Segment Start: Data for this task

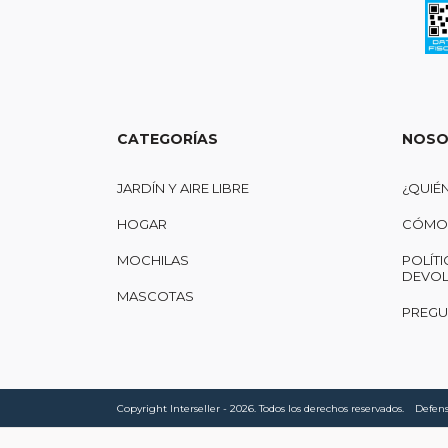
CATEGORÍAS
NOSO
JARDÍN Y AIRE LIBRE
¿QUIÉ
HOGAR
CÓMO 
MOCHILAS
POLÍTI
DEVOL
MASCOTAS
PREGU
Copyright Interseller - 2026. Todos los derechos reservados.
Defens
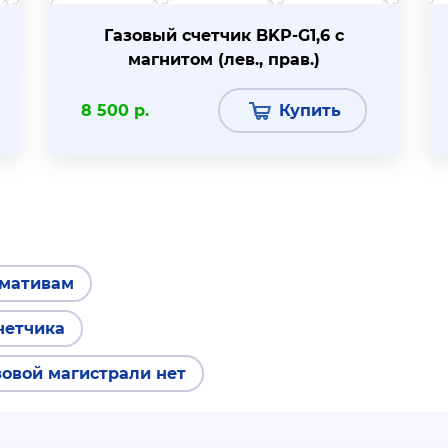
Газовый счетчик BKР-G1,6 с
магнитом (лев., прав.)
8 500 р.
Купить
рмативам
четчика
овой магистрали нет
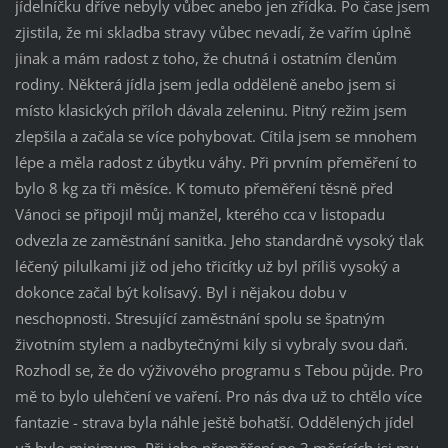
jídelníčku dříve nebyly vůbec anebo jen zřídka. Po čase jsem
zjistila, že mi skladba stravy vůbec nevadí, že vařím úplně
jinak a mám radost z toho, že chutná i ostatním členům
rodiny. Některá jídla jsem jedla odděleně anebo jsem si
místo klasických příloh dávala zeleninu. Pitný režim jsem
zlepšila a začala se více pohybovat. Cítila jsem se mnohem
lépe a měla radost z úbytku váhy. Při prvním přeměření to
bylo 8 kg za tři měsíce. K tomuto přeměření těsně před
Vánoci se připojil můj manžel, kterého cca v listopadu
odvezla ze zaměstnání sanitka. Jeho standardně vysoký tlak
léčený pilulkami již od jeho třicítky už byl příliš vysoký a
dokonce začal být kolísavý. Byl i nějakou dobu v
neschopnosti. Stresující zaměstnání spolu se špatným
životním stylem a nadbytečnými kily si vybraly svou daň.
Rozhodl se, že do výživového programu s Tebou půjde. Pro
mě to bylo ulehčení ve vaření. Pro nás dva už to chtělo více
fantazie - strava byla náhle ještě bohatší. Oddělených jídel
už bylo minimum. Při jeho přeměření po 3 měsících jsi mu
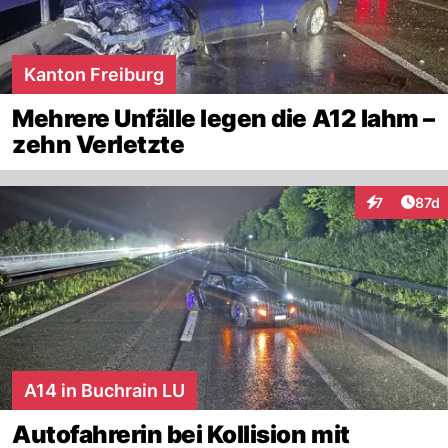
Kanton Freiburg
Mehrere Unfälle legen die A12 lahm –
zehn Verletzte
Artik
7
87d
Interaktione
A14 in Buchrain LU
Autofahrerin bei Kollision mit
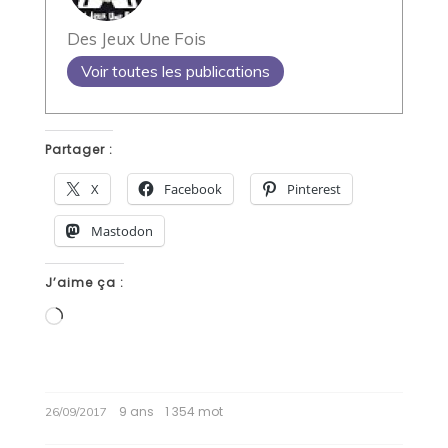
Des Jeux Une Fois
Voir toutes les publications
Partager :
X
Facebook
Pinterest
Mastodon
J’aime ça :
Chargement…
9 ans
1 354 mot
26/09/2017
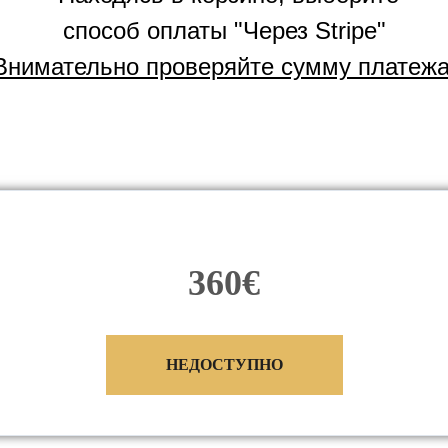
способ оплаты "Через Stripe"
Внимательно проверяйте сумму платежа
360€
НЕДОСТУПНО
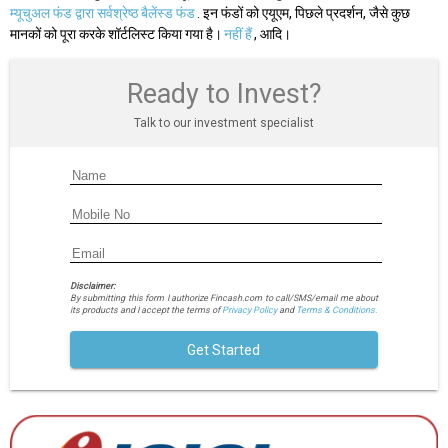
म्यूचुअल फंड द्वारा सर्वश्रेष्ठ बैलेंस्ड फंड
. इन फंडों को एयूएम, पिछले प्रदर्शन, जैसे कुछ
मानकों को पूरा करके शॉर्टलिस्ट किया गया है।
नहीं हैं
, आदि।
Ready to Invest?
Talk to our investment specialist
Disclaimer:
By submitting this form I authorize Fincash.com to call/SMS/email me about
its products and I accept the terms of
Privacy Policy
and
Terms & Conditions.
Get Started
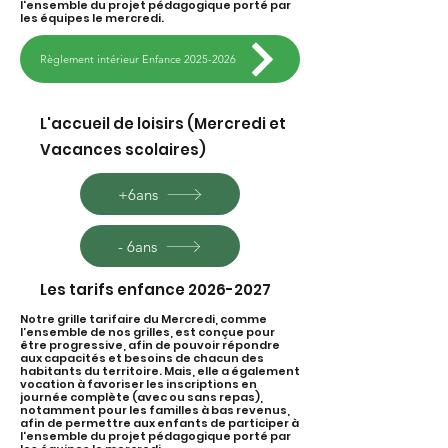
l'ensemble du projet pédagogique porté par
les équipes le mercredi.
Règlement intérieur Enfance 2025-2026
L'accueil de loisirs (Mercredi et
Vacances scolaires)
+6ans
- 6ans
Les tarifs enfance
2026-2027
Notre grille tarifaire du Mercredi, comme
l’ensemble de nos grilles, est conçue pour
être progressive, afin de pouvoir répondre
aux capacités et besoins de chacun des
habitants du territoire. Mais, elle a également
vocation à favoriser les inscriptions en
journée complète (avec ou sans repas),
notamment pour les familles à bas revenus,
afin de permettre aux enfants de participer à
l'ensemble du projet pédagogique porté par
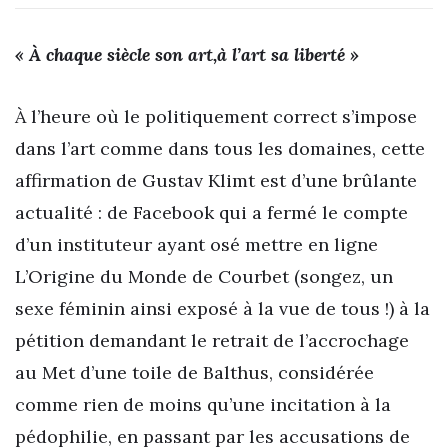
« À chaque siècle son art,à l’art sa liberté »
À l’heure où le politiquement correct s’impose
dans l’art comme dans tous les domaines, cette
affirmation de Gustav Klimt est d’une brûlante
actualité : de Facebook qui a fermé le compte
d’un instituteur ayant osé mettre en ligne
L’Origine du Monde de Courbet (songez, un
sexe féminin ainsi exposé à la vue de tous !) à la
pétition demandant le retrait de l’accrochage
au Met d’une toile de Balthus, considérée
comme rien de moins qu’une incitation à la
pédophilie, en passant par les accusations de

Segment End: Data for this task

_Assignment_
Please print all the entries exactly as written, but drop the pictures.

_Result of this task_
CATEGORÍAS
NOSO
JARDÍN Y AIRE LIBRE
¿QUIÉ
HOGAR
CÓMO 
MOCHILAS
POLÍTI
DEVOL
MASCOTAS
PREGU
Copyright Interseller - 2026. Todos los derechos reservados.
Defens
Газовый счетчик BKР-G1,6 с
магнитом (лев., прав.)
8 500 р.
Купить
рмативам
четчика
овой магистрали нет
jídelníčku dříve nebyly vůbec anebo jen zřídka. Po čase jsem
zjistila, že mi skladba stravy vůbec nevadí, že vařím úplně
jinak a mám radost z toho, že chutná i ostatním členům
rodiny. Některá jídla jsem jedla odděleně anebo jsem si
místo klasických příloh dávala zeleninu. Pitný režim jsem
zlepšila a začala se více pohybovat. Cítila jsem se mnohem
lépe a měla radost z úbytku váhy. Při prvním přeměření to
bylo 8 kg za tři měsíce. K tomuto přeměření těsně před
Vánoci se připojil můj manžel, kterého cca v listopadu
odvezla ze zaměstnání sanitka. Jeho standardně vysoký tlak
léčený pilulkami již od jeho třicítky už byl příliš vysoký a
dokonce začal být kolísavý. Byl i nějakou dobu v
neschopnosti. Stresující zaměstnání spolu se špatným
životním stylem a nadbytečnými kily si vybraly svou daň.
Rozhodl se, že do výživového programu s Tebou půjde. Pro
mě to bylo ulehčení ve vaření. Pro nás dva už to chtělo více
fantazie - strava byla náhle ještě bohatší. Oddělených jídel
už bylo minimum. Při jeho přeměření po 3 měsících jsi mu
Kanton Freiburg
Mehrere Unfälle legen die A12 lahm –
zehn Verletzte
Artik
7
87d
Interaktione
A14 in Buchrain LU
Autofahrerin bei Kollision mit
Des Jeux Une Fois
Voir toutes les publications
Partager :
X
Facebook
Pinterest
Mastodon
J’aime ça :
Chargement…
9 ans
1 354 mot
26/09/2017
способ оплаты "Через Stripe"
Внимательно проверяйте сумму платежа
360€
НЕДОСТУПНО
म्यूचुअल फंड द्वारा सर्वश्रेष्ठ बैलेंस्ड फंड
. इन फंडों को एयूएम, पिछले प्रदर्शन, जैसे कुछ
मानकों को पूरा करके शॉर्टलिस्ट किया गया है।
नहीं हैं
, आदि।
Ready to Invest?
Talk to our investment specialist
Disclaimer:
By submitting this form I authorize Fincash.com to call/SMS/email me about
its products and I accept the terms of
Privacy Policy
and
Terms & Conditions.
Get Started
l'ensemble du projet pédagogique porté par
les équipes le mercredi.
Règlement intérieur Enfance 2025-2026
L'accueil de loisirs (Mercredi et
Vacances scolaires)
+6ans
- 6ans
Les tarifs enfance
2026-2027
Notre grille tarifaire du Mercredi, comme
l’ensemble de nos grilles, est conçue pour
être progressive, afin de pouvoir répondre
aux capacités et besoins de chacun des
habitants du territoire. Mais, elle a également
vocation à favoriser les inscriptions en
journée complète (avec ou sans repas),
notamment pour les familles à bas revenus,
afin de permettre aux enfants de participer à
l'ensemble du projet pédagogique porté par
« À chaque siècle son art,à l’art sa liberté »
À l’heure où le politiquement correct s’impose
dans l’art comme dans tous les domaines, cette
affirmation de Gustav Klimt est d’une brûlante
actualité : de Facebook qui a fermé le compte
d’un instituteur ayant osé mettre en ligne
L’Origine du Monde de Courbet (songez, un
sexe féminin ainsi exposé à la vue de tous !) à la
pétition demandant le retrait de l’accrochage
au Met d’une toile de Balthus, considérée
comme rien de moins qu’une incitation à la
pédophilie, en passant par les accusations de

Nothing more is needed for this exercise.